In late December, the remarkable Nelson Mandela died at 95, leaving behind many admirers, but few followers in governance. His funeral brought together world leaders---astonishing, considering that half a century ago, he was imprisoned as a terrorist by the apartheid South African government. But most remarkable was his release from prison, his forgiveness for those who had harmed him, and his leadership as the first Black president of South Africa. He established a model of racial tolerance, prevented the much-feared Black vengeance against their former White oppressors, and set up a model for responsible governance in a region where it was rare.
Unfortunately, to really change age-old customs cannot be done overnight. He was followed in office by two corrupt Black politicians, the second of whom, Jacob Zuma, is a model of abuse of power. He perversely dismissed the horrific AIDS epidemic sweeping his country (and all Africa), claiming it was the result of poverty, not a sexually-transmitted virus, resulting in unnecessary deaths. And he is a model for irresponsible sex, including polygamy.
At Mandela’s funeral, President Obama spoke eloquently about which messages from the great leader should have been observed, but too many times, were not. He was cheered by the crowd. But when President Zuma got up to speak, he was roundly booed. The South African electorate knows a villain when they see one (admittedly too late, since they elected him).
Mandela promoted forgiveness and the idea that people of all colors, all religions, all economic levels, were all South Africans. That model is certainly not in practice elsewhere in Africa, alas, and is already melting down in today’s South Sudan.
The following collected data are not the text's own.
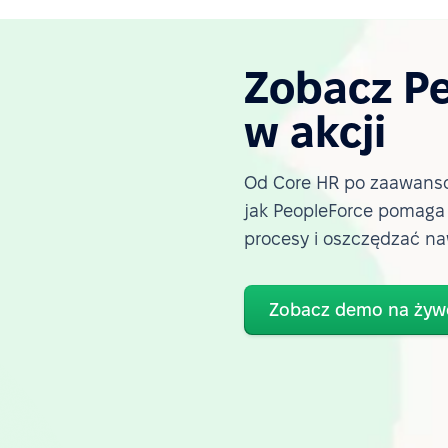
Zobacz P
w akcji
Od Core HR po zaawanso
jak PeopleForce pomag
procesy i oszczędzać na
Zobacz demo na żyw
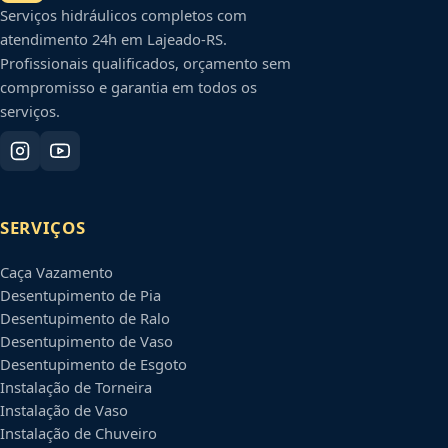
Serviços hidráulicos completos com
atendimento 24h em
Lajeado
-
RS
.
Profissionais qualificados, orçamento sem
compromisso e garantia em todos os
serviços.
SERVIÇOS
Caça Vazamento
Desentupimento de Pia
Desentupimento de Ralo
Desentupimento de Vaso
Desentupimento de Esgoto
Instalação de Torneira
Instalação de Vaso
Instalação de Chuveiro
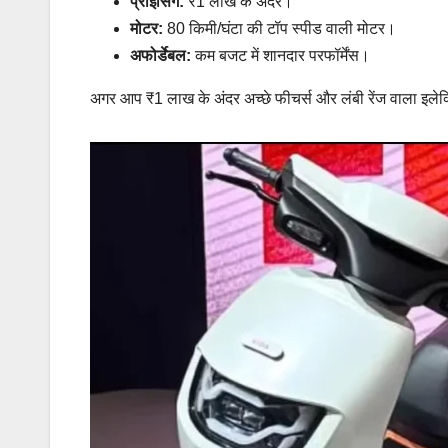
प्राइसिंग:
₹1 लाख के अंदर।
मोटर:
80 किमी/घंटा की टॉप स्पीड वाली मोटर।
अफोर्डेबल:
कम बजट में शानदार परफॉर्मेंस।
अगर आप ₹1 लाख के अंदर अच्छे फीचर्स और लंबी रेंज वाला इलेक्ट्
The Central African Republic (CAR) with a population 85% Christian, historically was peaceful between that majority and the 15% Muslims, is now embroiled in a horrific religious war. A sect of Militant Islamists (a worldwide growth industry) rebelled against the CAR’s government, unseated the president, and then proceeded to wage war against civilians with scores of attacks. Christian militias responded in kind, with mobs hunting down Muslim civilians in the capital itself.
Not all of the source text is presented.